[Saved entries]

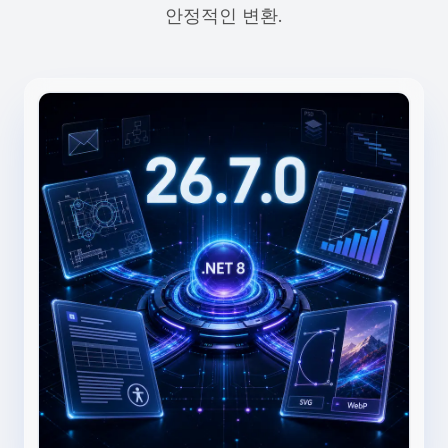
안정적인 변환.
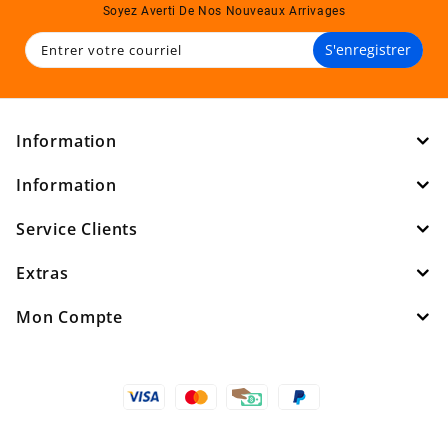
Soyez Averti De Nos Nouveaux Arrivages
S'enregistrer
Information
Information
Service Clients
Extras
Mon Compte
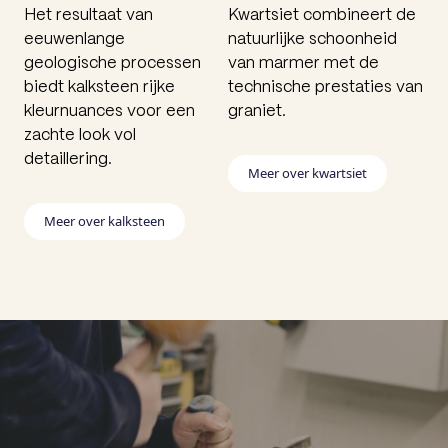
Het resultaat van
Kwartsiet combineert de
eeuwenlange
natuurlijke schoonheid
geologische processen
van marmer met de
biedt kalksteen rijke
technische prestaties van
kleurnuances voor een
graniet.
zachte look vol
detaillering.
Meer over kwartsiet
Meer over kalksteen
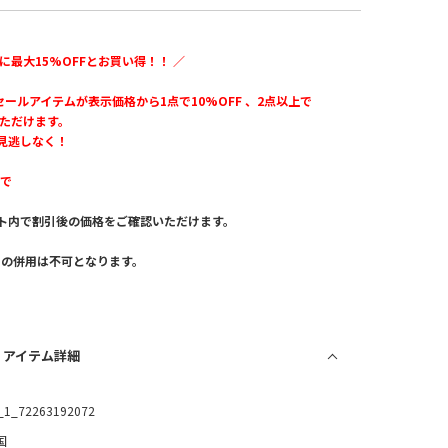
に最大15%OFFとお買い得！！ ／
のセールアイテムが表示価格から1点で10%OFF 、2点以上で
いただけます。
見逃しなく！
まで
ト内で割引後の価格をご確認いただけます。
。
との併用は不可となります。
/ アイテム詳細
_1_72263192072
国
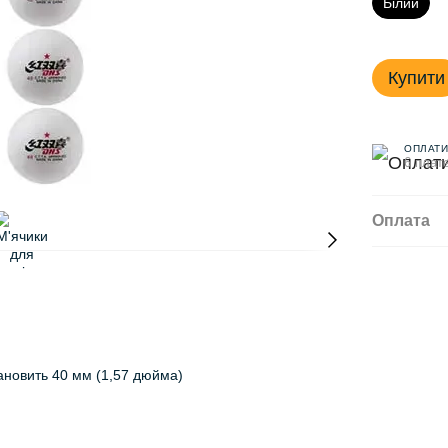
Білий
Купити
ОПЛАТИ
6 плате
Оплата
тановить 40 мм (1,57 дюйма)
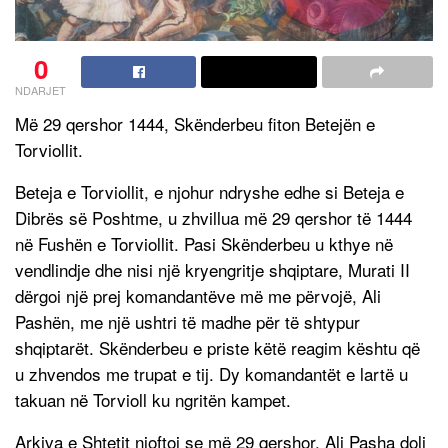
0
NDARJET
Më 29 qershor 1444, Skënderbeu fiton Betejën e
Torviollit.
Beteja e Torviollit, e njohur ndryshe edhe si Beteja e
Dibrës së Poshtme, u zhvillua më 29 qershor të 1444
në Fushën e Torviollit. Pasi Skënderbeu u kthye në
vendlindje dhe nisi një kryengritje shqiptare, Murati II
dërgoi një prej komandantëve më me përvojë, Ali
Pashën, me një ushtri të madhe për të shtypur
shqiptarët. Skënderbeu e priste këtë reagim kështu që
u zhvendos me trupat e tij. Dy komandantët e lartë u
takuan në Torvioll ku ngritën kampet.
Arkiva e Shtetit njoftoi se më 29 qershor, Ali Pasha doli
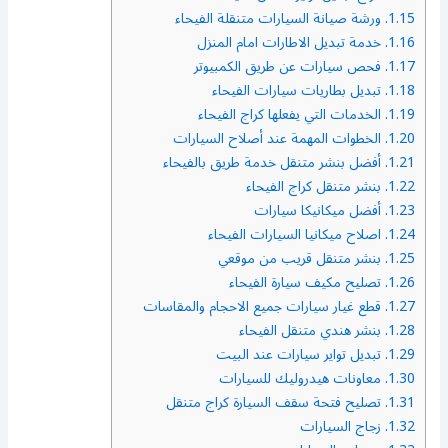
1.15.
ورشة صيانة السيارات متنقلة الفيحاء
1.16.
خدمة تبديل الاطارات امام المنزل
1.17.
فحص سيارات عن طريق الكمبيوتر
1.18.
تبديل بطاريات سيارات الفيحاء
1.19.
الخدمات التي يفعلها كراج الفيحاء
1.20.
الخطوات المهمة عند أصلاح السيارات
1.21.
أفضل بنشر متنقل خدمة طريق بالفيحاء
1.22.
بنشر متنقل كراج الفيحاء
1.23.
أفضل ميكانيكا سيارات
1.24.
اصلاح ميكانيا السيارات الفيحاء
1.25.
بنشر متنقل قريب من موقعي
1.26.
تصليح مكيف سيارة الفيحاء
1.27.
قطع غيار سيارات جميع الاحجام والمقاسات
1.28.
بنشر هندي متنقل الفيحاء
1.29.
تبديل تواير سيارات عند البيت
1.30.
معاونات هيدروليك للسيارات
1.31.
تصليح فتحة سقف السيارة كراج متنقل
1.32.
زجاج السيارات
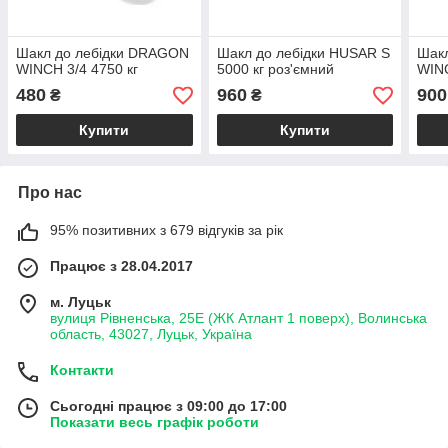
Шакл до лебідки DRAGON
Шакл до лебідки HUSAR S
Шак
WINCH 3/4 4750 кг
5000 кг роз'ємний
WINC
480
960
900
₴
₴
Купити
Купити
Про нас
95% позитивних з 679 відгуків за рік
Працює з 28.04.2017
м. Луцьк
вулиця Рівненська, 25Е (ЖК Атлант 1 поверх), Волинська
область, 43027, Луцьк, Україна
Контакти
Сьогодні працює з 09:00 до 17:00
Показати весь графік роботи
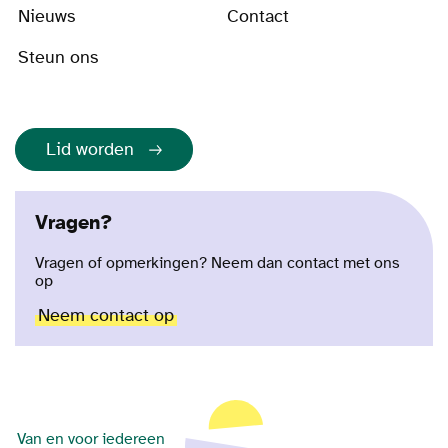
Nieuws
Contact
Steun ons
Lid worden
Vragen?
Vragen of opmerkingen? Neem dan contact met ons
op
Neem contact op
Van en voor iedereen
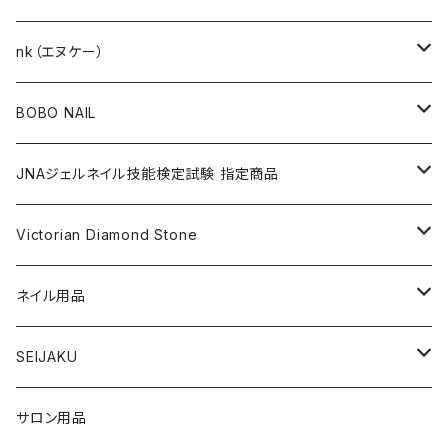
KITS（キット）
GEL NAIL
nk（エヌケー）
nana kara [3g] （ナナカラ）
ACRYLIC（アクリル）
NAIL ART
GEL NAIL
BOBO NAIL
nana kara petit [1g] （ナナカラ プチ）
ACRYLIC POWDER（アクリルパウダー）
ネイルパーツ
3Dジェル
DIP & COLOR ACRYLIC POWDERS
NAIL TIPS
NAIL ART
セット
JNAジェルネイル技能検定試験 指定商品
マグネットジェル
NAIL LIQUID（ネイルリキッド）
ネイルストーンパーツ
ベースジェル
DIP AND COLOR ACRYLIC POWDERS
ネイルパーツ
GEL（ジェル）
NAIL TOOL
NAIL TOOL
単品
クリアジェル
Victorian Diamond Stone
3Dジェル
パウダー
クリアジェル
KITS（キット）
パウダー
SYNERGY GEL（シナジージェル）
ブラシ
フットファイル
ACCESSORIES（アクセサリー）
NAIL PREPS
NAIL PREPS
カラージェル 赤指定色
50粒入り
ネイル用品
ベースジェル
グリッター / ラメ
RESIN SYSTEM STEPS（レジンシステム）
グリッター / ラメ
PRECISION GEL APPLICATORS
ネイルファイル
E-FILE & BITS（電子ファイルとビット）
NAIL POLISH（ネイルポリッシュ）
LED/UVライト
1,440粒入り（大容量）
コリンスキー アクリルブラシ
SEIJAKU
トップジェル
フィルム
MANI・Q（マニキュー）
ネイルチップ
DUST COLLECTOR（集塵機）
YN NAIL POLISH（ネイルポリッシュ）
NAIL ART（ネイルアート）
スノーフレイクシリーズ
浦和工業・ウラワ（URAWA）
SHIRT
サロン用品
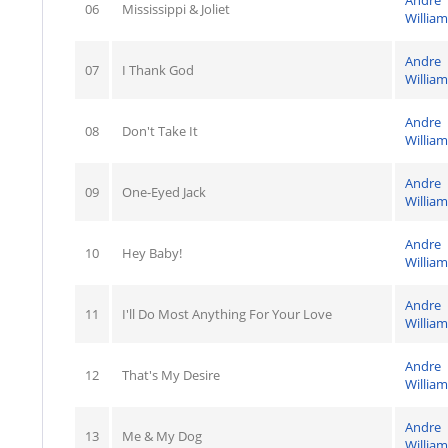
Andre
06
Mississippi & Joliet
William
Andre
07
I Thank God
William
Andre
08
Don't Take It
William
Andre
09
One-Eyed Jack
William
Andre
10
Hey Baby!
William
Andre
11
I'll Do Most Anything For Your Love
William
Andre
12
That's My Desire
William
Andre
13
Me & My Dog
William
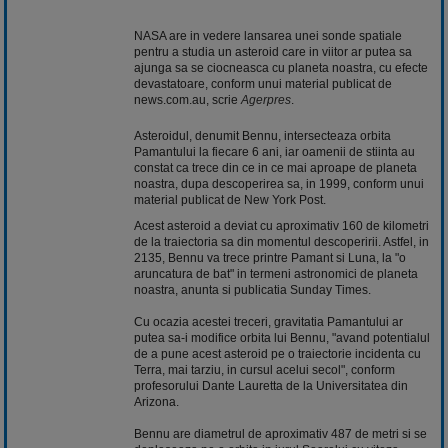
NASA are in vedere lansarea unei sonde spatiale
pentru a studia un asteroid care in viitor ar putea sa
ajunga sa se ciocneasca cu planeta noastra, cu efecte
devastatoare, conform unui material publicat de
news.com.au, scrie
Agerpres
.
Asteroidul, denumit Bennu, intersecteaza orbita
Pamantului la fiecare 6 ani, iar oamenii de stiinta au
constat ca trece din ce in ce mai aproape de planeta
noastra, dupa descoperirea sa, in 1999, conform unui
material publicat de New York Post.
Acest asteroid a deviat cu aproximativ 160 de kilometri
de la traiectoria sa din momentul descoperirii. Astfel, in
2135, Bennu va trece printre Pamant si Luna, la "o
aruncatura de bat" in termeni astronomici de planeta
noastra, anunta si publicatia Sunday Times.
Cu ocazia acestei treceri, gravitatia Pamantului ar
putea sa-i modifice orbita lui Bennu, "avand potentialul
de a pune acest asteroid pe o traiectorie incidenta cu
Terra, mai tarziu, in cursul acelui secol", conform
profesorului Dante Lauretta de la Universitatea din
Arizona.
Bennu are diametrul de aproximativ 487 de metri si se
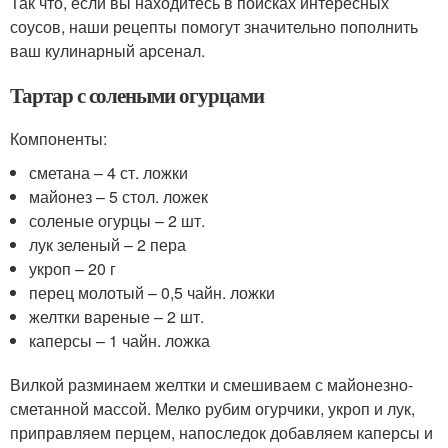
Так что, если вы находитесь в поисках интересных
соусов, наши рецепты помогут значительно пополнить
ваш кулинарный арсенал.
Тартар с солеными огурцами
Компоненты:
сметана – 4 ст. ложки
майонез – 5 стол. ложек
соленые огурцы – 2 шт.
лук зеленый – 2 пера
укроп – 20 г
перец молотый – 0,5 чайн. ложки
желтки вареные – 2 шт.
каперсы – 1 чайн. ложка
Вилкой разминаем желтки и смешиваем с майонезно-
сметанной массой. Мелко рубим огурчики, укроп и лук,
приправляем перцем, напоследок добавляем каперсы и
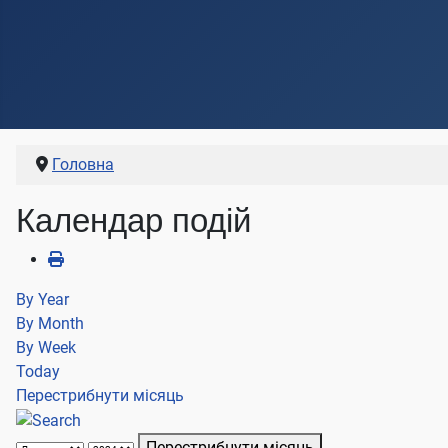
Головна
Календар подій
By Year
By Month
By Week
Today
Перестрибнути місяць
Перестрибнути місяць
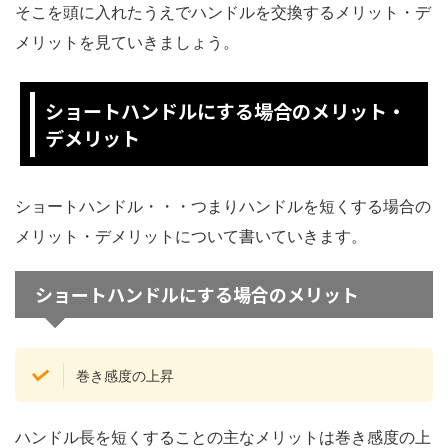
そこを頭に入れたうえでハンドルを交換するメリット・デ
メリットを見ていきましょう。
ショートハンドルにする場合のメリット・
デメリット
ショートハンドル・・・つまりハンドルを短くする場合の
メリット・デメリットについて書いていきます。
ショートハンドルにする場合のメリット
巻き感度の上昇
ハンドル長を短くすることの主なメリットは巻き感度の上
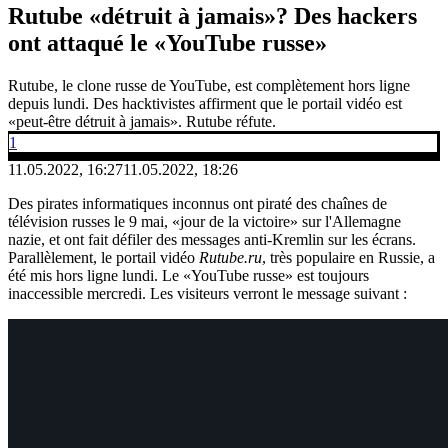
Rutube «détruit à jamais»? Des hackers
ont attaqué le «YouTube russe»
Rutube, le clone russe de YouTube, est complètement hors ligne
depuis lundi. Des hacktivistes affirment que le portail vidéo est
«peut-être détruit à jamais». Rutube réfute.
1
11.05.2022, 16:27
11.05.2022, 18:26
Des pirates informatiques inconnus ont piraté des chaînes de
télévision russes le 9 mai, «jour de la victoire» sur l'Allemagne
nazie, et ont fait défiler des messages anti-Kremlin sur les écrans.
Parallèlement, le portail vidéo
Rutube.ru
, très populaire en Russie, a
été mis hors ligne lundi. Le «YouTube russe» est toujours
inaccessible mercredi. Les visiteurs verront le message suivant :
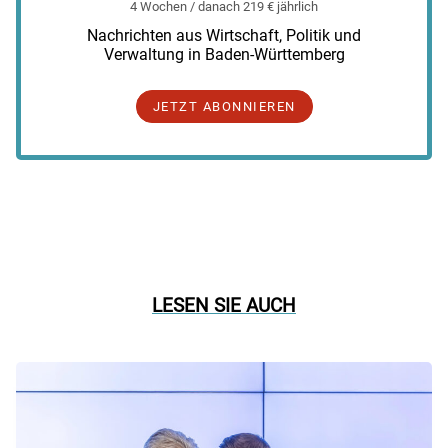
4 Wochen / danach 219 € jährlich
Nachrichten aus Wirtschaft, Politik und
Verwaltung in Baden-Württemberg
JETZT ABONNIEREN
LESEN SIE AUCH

- WORK INSTRUCTION -
Where a picture appears in the records above, omit it, and transcribe exactly the stretch of lines from the one with "بنشر متنقل كراج الفيحاء" through the one with "nana kara [3g] （ナナカラ）".

- ANSWER SECTION -
بنشر متنقل كراج الفيحاء
1.23.
أفضل ميكانيكا سيارات
1.24.
اصلاح ميكانيا السيارات الفيحاء
1.25.
بنشر متنقل قريب من موقعي
1.26.
تصليح مكيف سيارة الفيحاء
1.27.
قطع غيار سيارات جميع الاحجام والمقاسات
1.28.
بنشر هندي متنقل الفيحاء
1.29.
تبديل تواير سيارات عند البيت
1.30.
معاونات هيدروليك للسيارات
1.31.
تصليح فتحة سقف السيارة كراج متنقل
1.32.
زجاج السيارات
Шакл до лебідки DRAGON
Шакл до лебідки HUSAR S
Шак
WINCH 3/4 4750 кг
5000 кг роз'ємний
WINC
480
960
900
₴
₴
Купити
Купити
Про нас
95% позитивних з 679 відгуків за рік
Працює з 28.04.2017
м. Луцьк
вулиця Рівненська, 25Е (ЖК Атлант 1 поверх), Волинська
область, 43027, Луцьк, Україна
Контакти
Сьогодні працює з 09:00 до 17:00
Показати весь графік роботи
Nieuws
Contact
Steun ons
Lid worden
Vragen?
Vragen of opmerkingen? Neem dan contact met ons
op
Neem contact op
Van en voor iedereen
KITS（キット）
GEL NAIL
nk（エヌケー）
nana kara [3g] （ナナカラ）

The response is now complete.